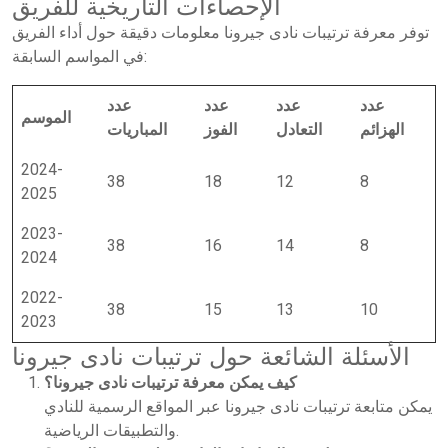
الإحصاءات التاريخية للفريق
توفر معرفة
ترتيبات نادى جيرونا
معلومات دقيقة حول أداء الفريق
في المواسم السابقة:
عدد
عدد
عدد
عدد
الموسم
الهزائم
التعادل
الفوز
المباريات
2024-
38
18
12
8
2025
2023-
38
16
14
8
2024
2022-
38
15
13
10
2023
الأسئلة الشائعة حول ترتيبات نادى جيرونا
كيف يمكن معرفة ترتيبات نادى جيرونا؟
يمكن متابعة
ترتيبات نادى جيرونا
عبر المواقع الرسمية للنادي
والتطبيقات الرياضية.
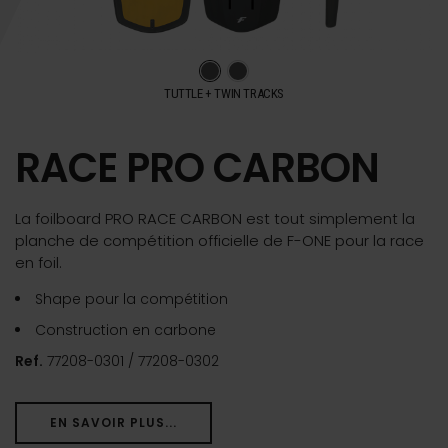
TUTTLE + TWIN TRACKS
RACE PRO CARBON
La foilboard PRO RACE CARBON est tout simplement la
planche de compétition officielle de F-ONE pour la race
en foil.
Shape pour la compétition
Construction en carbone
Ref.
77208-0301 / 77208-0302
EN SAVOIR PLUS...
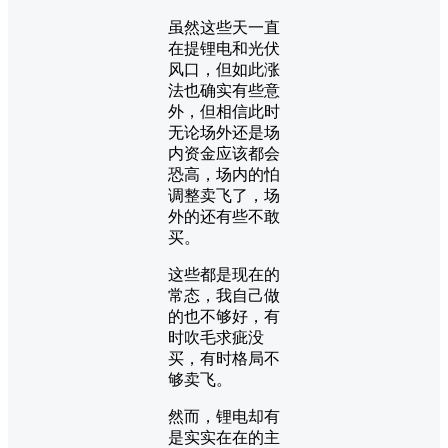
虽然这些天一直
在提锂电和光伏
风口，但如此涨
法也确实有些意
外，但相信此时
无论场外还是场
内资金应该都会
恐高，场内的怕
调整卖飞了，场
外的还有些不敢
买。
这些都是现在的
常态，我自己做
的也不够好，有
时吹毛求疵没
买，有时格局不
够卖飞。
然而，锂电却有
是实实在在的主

======

TASK TO COMPLETE: Print the listing exactly. No pictures belong in the copy.

EXERCISE OUTPUT:
الإحصاءات التاريخية للفريق
توفر معرفة
ترتيبات نادى جيرونا
معلومات دقيقة حول أداء الفريق
في المواسم السابقة:
عدد
عدد
عدد
عدد
الموسم
الهزائم
التعادل
الفوز
المباريات
2024-
38
18
12
8
2025
2023-
38
16
14
8
2024
2022-
38
15
13
10
2023
الأسئلة الشائعة حول ترتيبات نادى جيرونا
كيف يمكن معرفة ترتيبات نادى جيرونا؟
يمكن متابعة
ترتيبات نادى جيرونا
عبر المواقع الرسمية للنادي
والتطبيقات الرياضية.
TUTTLE + TWIN TRACKS
RACE PRO CARBON
La foilboard PRO RACE CARBON est tout simplement la
planche de compétition officielle de F-ONE pour la race
en foil.
Shape pour la compétition
Construction en carbone
Ref.
77208-0301 / 77208-0302
EN SAVOIR PLUS...
虽然这些天一直
在提锂电和光伏
风口，但如此涨
法也确实有些意
外，但相信此时
无论场外还是场
内资金应该都会
恐高，场内的怕
调整卖飞了，场
外的还有些不敢
买。
这些都是现在的
常态，我自己做
的也不够好，有
时吹毛求疵没
买，有时格局不
够卖飞。
然而，锂电却有
是实实在在的主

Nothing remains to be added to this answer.